読む人によって、得られるヒントはいろいろ異なると思うのですが、個人的には「とされいほく」の半田さんと、安田林業の安田さんの言葉が特に印象に残りましたので、少し引用します。
もちろん他にもさすが!とうなるヒントがたくさん。
ぜひ本書を読んでみてくださいね!


「組織の主役は従業員です。ですから、従業員がやりがい感や期待感の持てる組織ということになります。
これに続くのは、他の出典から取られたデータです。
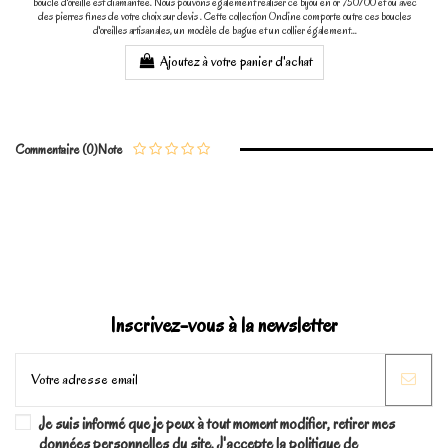
boucle d'oreille est diamantée. Nous pouvons également réaliser ce bijou en or 750/00 et ou avec
des pierres fines de votre choix sur devis . Cette collection Ondine comporte outre ces boucles
d'oreilles artisanales, un modèle de bague et un collier également...
Ajoutez à votre panier d'achat
Commentaire (0)
Note
Inscrivez-vous à la newsletter
Je suis informé que je peux à tout moment modifier, retirer mes
données personnelles du site. J'accepte la politique de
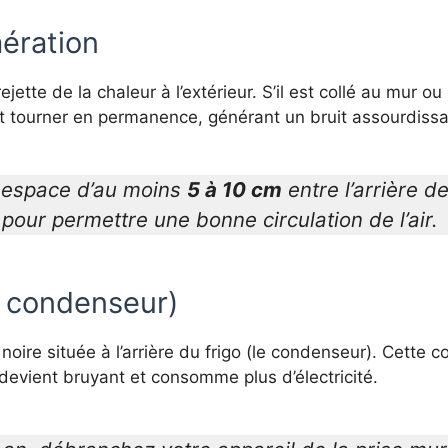
aération
 rejette de la chaleur à l’extérieur. S’il est collé au mur 
t tourner en permanence, générant un bruit assourdissa
 espace d’au moins
5 à 10 cm
entre l’arrière de
pour permettre une bonne circulation de l’air.
le condenseur)
e noire située à l’arrière du frigo (le condenseur). Cett
, devient bruyant et consomme plus d’électricité.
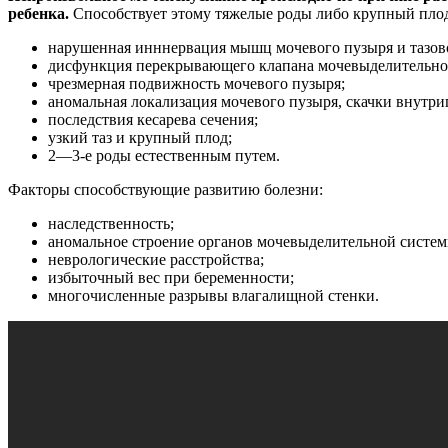
ребенка.
Способствует этому тяжелые роды либо крупный плод.
нарушенная инннервация мышц мочевого пузыря и тазово
дисфункция перекрывающего клапана мочевыделительног
чрезмерная подвижность мочевого пузыря;
аномальная локализация мочевого пузыря, скачки внутри
последствия кесарева сечения;
узкий таз и крупный плод;
2—3-е роды естественным путем.
Факторы способствующие развитию болезни:
наследственность;
аномальное строение органов мочевыделительной систем
неврологические расстройства;
избыточный вес при беременности;
многочисленные разрывы влагалищной стенки.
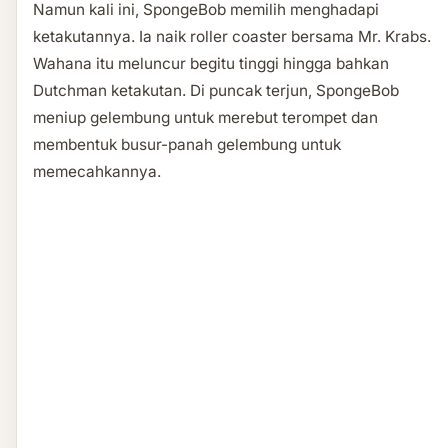
Namun kali ini, SpongeBob memilih menghadapi
ketakutannya. Ia naik roller coaster bersama Mr. Krabs.
Wahana itu meluncur begitu tinggi hingga bahkan
Dutchman ketakutan. Di puncak terjun, SpongeBob
meniup gelembung untuk merebut terompet dan
membentuk busur-panah gelembung untuk
memecahkannya.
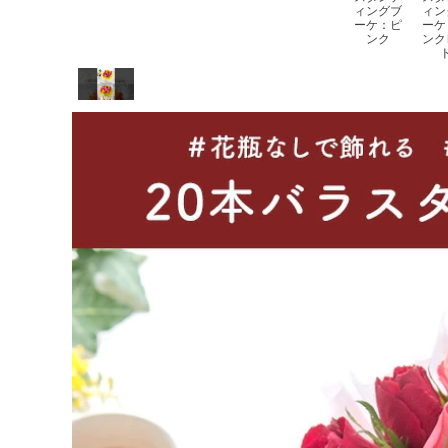
ィングブ
ィン
ーケ：ピ
ーケ
ンク
ンク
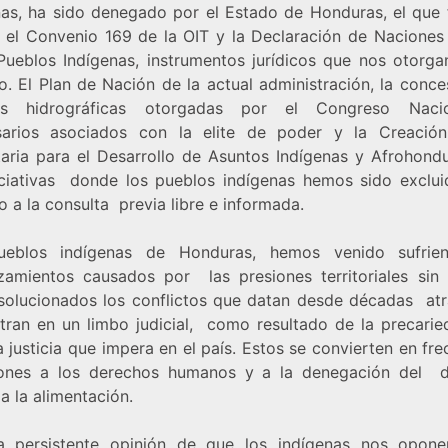
nas, ha sido denegado por el Estado de Honduras, el que 
co el Convenio 169 de la OIT y la Declaración de Naciones
Pueblos Indígenas, instrumentos jurídicos que nos otorga
o. El Plan de Nación de la actual administración, la conce
as hidrográficas otorgadas por el Congreso Naci
arios asociados con la elite de poder y la Creació
taria para el Desarrollo de Asuntos Indígenas y Afrohondu
iciativas donde los pueblos indígenas hemos sido exclui
 a la consulta previa libre e informada.
ueblos indígenas de Honduras, hemos venido sufrie
zamientos causados por las presiones territoriales sin
solucionados los conflictos que datan desde décadas atr
tran en un limbo judicial, como resultado de la precarie
 justicia que impera en el país. Estos se convierten en fr
iones a los derechos humanos y a la denegación del 
a la alimentación.
a persistente opinión de que los indígenas nos opon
当社は特に賃金レベルを他の産業レベルまで持って行くんだということを目指しました」

「事故現場を社員に直接魅せる事が事故の怖さ、安全の重要性を強く認識させる最も効果的な手段」

「安全教育は一度に長時間を掛けるのではなく、「コンパクトでインパクトの強いやり方を繰り返す」のが効果的ではないか」

「林業事業体の個々の経営者がもっと戦略性を持った積極的な挑戦意欲を出さなければ、従業員をいかに研修教育しても成果を期待できないと思います」

「若い社員も「架線技術をマスターしなければ一流ではない」と認識するようになってきました」

「私は、班長には「他人の良い所を見つけて褒めること、自然に褒めることができるようになりなさい」と言っています」

「「間伐で成り立つ企業」を目指すことにしました」(以上、半田さん)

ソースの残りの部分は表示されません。